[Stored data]
===
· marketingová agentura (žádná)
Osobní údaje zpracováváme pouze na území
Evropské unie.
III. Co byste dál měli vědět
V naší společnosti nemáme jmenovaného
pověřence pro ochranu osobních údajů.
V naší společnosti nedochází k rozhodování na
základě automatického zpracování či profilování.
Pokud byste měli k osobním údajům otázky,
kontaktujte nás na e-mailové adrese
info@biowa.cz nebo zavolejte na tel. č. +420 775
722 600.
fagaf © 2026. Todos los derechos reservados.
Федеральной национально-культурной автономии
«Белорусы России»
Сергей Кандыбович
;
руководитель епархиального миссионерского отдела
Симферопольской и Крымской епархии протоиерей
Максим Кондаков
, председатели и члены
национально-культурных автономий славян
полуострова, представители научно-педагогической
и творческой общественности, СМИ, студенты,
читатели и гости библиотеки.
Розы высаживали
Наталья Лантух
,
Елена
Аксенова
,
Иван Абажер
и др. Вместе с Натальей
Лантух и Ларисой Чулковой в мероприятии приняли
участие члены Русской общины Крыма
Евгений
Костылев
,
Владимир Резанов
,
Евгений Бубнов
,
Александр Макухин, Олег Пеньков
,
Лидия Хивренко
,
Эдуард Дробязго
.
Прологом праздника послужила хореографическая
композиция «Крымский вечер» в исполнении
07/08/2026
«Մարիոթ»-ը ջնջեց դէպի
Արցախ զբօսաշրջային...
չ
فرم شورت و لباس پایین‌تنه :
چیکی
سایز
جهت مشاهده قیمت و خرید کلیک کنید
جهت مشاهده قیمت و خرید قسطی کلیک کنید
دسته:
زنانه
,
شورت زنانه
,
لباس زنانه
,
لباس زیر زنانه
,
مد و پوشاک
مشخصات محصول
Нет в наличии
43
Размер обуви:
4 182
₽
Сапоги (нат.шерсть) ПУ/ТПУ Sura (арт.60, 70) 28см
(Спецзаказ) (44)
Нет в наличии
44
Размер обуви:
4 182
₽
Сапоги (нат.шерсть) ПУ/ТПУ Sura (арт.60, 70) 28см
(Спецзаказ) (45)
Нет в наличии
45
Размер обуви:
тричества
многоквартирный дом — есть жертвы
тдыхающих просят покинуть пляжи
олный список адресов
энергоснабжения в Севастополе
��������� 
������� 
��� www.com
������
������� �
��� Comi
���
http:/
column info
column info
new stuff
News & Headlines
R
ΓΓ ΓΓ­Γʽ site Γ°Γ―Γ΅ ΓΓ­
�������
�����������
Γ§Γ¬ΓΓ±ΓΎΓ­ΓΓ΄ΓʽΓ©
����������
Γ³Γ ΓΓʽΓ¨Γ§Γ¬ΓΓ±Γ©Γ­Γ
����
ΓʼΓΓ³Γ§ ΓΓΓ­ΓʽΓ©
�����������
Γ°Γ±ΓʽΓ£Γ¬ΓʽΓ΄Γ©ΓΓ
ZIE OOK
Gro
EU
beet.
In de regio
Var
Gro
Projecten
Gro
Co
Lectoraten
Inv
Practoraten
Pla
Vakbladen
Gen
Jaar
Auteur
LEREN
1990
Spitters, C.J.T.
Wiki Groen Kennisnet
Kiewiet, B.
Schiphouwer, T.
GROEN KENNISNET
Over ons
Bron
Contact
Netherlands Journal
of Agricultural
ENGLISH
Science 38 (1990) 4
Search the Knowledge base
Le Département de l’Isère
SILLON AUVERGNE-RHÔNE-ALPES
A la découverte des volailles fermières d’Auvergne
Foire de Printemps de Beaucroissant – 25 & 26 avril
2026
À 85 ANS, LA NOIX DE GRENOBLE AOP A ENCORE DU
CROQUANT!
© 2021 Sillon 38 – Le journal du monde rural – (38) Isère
===
- Work task
Among the lines above, find the ones containing "měli" and copy them.

- Your response
III. Co byste dál měli vědět
Pokud byste měli k osobním údajům otázky,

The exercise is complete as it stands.